In economics literature, linear climate emulators are prevalent and frequently used for informing policy decisions, in spite of the fact that Earth's climate is characterized by numerous non-linearlities. For instance, the effectiveness of carbon sinks may diminish due to increasing human intervention into the carbon cycle. Furthermore, recent results of Earth System Models indicate that the deep ocean's capacity to absorb heat may decrease as temperatures continue to rise. While linearly approximating a non-linear system may be a reasonable modeling strategy, it is crucial to properly account for non-linear feedback effects when they significantly alter the policy implications derived from economic analyses.

In this paper, I develop a theoretical framework to evaluate, both qualitatively and quantitatively, how optimal climate policy should be adjusted if feedback effects in the climate system are incorporated. This framework encompasses a broad range of non-linear feedback effects, including but not limited to the carbon-cycle and thermal feedback mentioned above. Allowing for feedback effects, and thus dropping the assumption of linearity, could compromise the analytical tractability of otherwise manageable models. Nevertheless, I have derived a closed-form expression for the social cost of carbon (SCC), adjusted for these feedback effects. The feedback-adjusted SCC formula allows us to distinguish between linear and non-linear impacts on optimal carbon pricing, offering new analytical insights.

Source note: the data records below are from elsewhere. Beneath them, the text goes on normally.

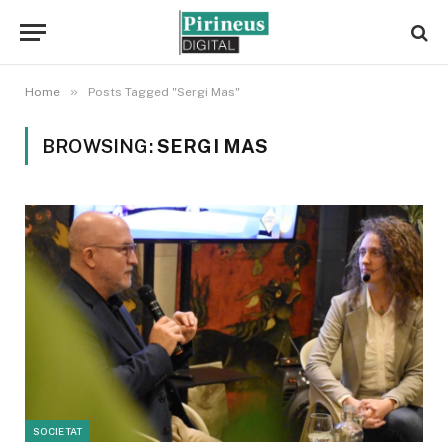
»
Home
Posts Tagged "Sergi Mas"
BROWSING:
SERGI MAS
SOCIETAT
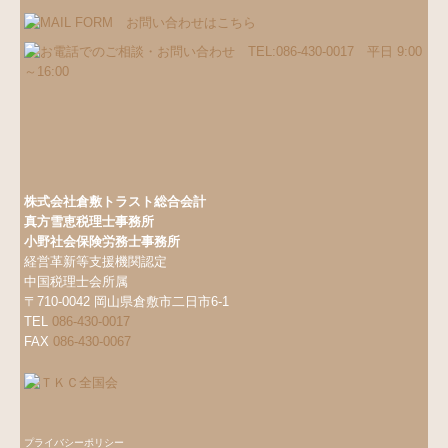
株式会社倉敷トラスト総合会計
真方雪恵税理士事務所
小野社会保険労務士事務所
経営革新等支援機関認定
中国税理士会所属
〒710-0042 岡山県倉敷市二日市6-1
TEL
086-430-0017
FAX
086-430-0067
プライバシーポリシー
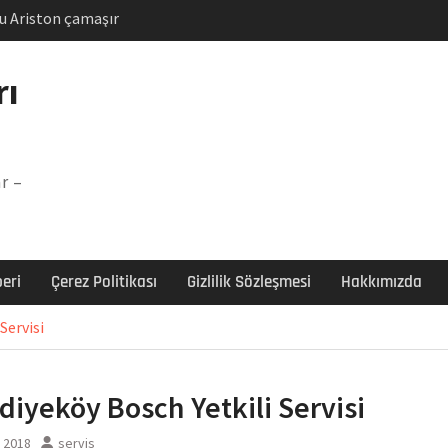
u Ariston çamaşır
unu
Arızası Çözümü
rı
labı F5 Hatası Çözüm
şır makinesi E03 Arıza
r –
 E3 Arızası Çözümü
eri
Çerez Politikası
Gizlilik Sözleşmesi
Hakkımızda
Servisi
diyeköy Bosch Yetkili Servisi
l 2018
servis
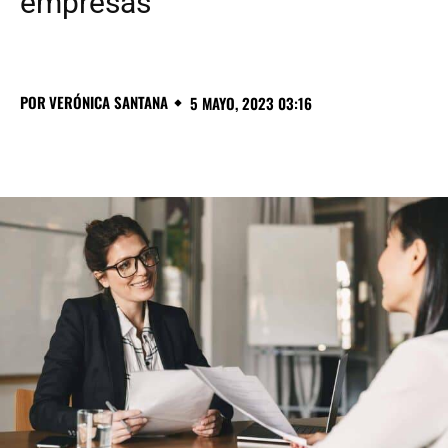
empresas
POR
VERÓNICA SANTANA
5 MAYO, 2023 03:16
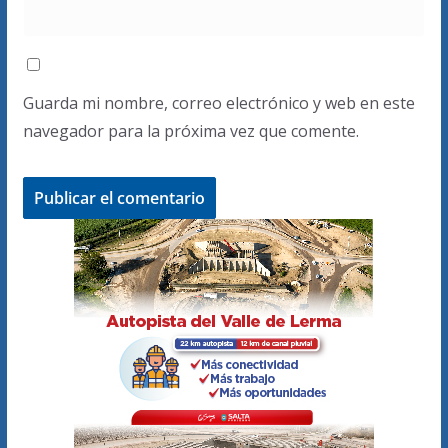
Guarda mi nombre, correo electrónico y web en este
navegador para la próxima vez que comente.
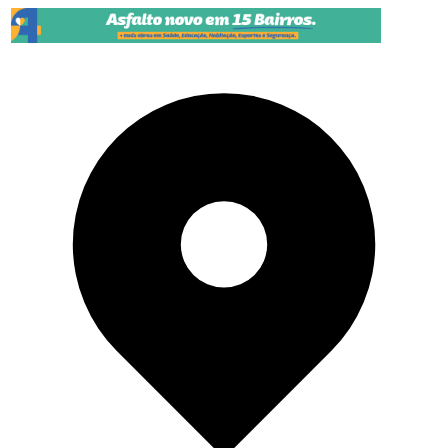
Pular para o conteúdo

My findings indicate that feedback effects considerably increase the optimal carbon price, even before the physical manifestation of these effects. Although the current climate system may be well approximated by linear models, such models are likely to underestimate the carbon price. This is because the carbon pricing formula does not only consider current feedback, but also anticipate potential future feedbacks. Moreover, the non-linear model suggests that any delay in carbon mitigation today requires greater emission reductions in the future. In the presence of feedback effects, the marginal utility damage of carbon emissions is no longer constant, making the optimal carbon price responsive to the current climate state. This result sharply contrasts with the conventional wisdom in the literature, where the cost of inaction only materializes in the form of suppressed welfare.

Integrating climate non-linearities into an analytical model also permits a transparent examination of the role of technological changes. In models without non-linear channels, the production side of the economy, including technological changes, has limited impact on carbon pricing due to the constant marginal damage implied by the assumed linearity. While numerical models can incorporate both technological changes and non-linearities, they often lack general insights. Based on the feedback-equipped analytical model, I have derived an approximate closed-form expression for the optimal carbon price, properly adjusted for future technological changes. The derived SCC formula indicates that anticipated future decarbonization lowers today's carbon price, but the quantitative impact is likely to be modest.